# [WHAT IS EXPECTED]
For the entries below, copy exactly the line that contains "周轉？轉按加按 vs 業主私人貸" through the line that contains "полупансион", both ends included, and exclude all pictures.

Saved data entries
--- --- ---

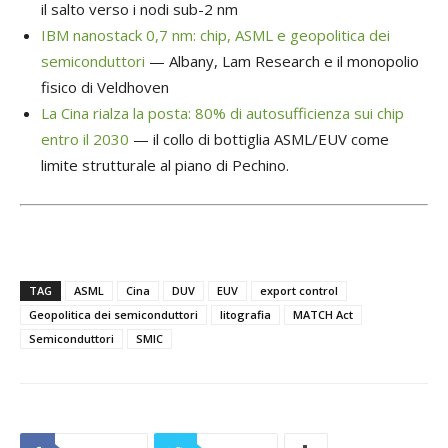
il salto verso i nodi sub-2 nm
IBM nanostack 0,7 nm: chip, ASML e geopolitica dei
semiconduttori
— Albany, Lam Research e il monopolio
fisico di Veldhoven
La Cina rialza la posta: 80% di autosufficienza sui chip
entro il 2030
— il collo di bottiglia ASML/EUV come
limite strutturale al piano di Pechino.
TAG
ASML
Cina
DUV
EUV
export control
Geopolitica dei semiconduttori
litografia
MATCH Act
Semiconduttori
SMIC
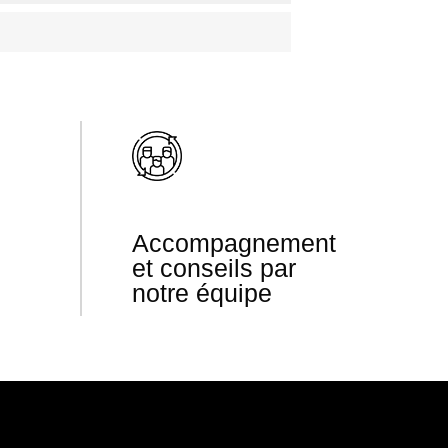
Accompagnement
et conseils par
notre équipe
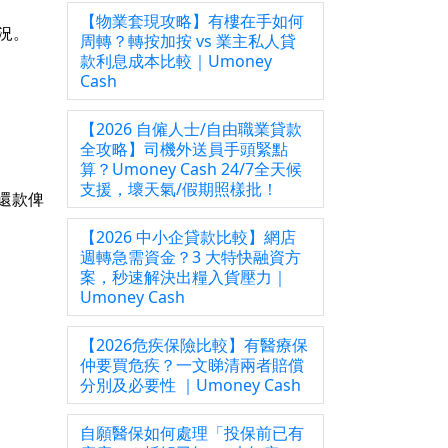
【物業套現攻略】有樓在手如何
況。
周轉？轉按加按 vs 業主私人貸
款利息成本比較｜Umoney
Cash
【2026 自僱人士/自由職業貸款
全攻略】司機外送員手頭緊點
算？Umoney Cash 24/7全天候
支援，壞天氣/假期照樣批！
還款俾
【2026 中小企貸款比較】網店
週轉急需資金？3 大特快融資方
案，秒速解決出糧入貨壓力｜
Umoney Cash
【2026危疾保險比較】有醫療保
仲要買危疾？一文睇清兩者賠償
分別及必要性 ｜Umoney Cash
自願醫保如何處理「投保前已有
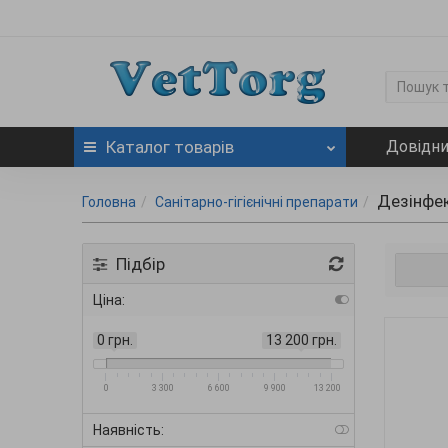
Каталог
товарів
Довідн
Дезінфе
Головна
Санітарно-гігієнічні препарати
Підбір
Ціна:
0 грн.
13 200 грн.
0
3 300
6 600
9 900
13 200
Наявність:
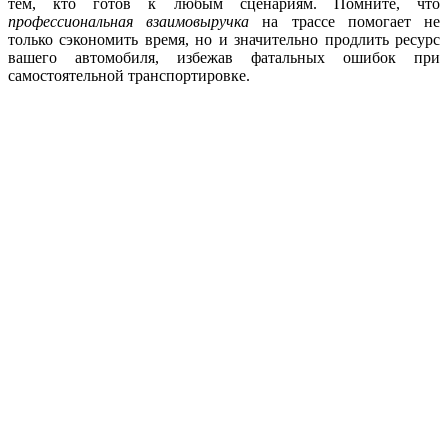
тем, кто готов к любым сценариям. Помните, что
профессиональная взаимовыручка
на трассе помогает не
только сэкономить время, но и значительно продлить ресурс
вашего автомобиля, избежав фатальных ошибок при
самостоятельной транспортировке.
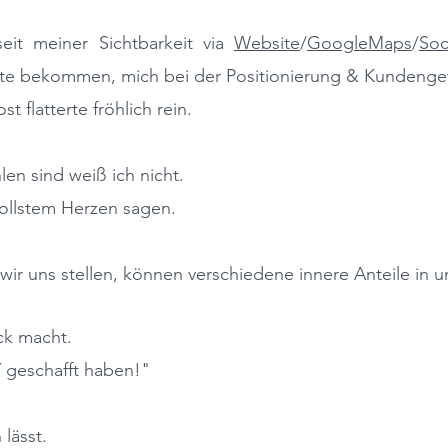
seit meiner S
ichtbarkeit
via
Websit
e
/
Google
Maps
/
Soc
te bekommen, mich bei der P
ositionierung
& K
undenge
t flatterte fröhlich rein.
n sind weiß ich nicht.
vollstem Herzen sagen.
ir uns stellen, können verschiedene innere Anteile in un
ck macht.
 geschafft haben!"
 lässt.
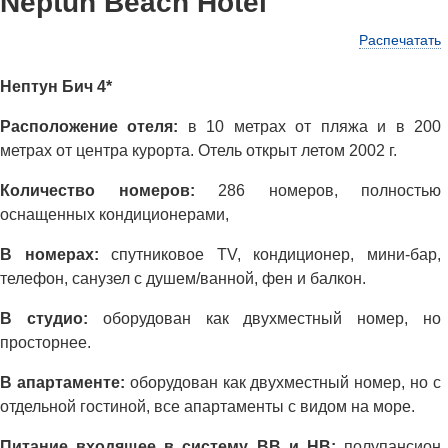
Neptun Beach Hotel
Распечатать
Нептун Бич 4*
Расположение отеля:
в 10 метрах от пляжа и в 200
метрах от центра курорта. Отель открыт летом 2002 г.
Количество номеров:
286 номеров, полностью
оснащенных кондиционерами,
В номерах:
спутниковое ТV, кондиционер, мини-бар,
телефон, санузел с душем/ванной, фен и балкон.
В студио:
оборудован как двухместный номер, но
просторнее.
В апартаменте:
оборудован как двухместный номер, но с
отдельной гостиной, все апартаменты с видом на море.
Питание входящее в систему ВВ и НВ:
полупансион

--- --- ---

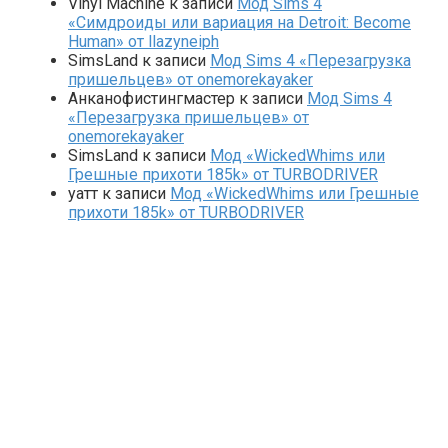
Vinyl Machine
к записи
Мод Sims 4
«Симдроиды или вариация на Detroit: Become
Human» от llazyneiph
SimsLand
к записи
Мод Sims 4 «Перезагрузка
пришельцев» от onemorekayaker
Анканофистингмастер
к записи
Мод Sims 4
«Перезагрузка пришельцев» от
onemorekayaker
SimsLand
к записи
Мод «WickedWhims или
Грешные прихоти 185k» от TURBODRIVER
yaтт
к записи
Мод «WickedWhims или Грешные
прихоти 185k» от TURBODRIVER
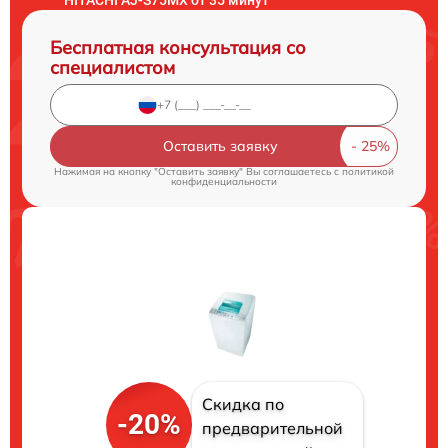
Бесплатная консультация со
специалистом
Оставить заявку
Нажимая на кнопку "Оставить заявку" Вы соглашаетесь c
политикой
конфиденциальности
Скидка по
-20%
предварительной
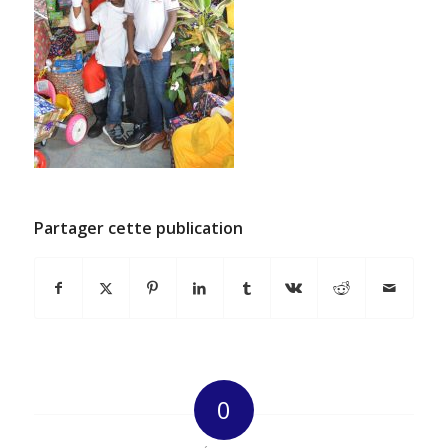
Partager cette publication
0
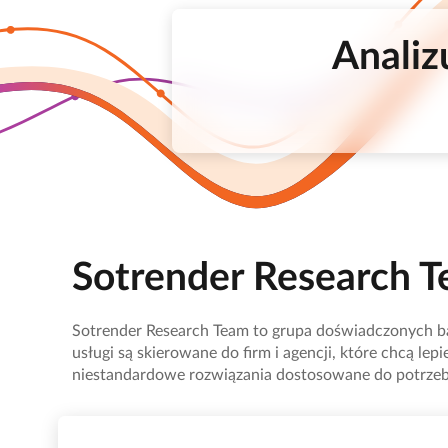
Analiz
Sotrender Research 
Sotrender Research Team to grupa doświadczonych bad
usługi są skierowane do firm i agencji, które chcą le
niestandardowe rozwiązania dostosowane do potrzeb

--- --- ---

# [YOUR RESPONSE]
周轉？轉按加按 vs 業主私人貸
款利息成本比較｜Umoney
Cash
【2026 自僱人士/自由職業貸款
全攻略】司機外送員手頭緊點
算？Umoney Cash 24/7全天候
支援，壞天氣/假期照樣批！
還款俾
【2026 中小企貸款比較】網店
週轉急需資金？3 大特快融資方
案，秒速解決出糧入貨壓力｜
Umoney Cash
【2026危疾保險比較】有醫療保
仲要買危疾？一文睇清兩者賠償
分別及必要性 ｜Umoney Cash
自願醫保如何處理「投保前已有
Каталог
товарів
Довідн
Дезінфе
Головна
Санітарно-гігієнічні препарати
Підбір
Ціна:
0 грн.
13 200 грн.
0
3 300
6 600
9 900
13 200
Наявність:
тем, кто готов к любым сценариям. Помните, что
профессиональная взаимовыручка
на трассе помогает не
только сэкономить время, но и значительно продлить ресурс
вашего автомобиля, избежав фатальных ошибок при
самостоятельной транспортировке.
seit meiner S
ichtbarkeit
via
Websit
e
/
Google
Maps
/
Soc
te bekommen, mich bei der P
ositionierung
& K
undenge
t flatterte fröhlich rein.
n sind weiß ich nicht.
vollstem Herzen sagen.
ir uns stellen, können verschiedene innere Anteile in un
ck macht.
 geschafft haben!"
 lässt.
Neptun Beach Hotel
Распечатать
Нептун Бич 4*
Расположение отеля:
в 10 метрах от пляжа и в 200
метрах от центра курорта. Отель открыт летом 2002 г.
Количество номеров:
286 номеров, полностью
оснащенных кондиционерами,
В номерах:
спутниковое ТV, кондиционер, мини-бар,
телефон, санузел с душем/ванной, фен и балкон.
В студио:
оборудован как двухместный номер, но
просторнее.
В апартаменте:
оборудован как двухместный номер, но с
отдельной гостиной, все апартаменты с видом на море.
Питание входящее в систему ВВ и НВ:
полупансион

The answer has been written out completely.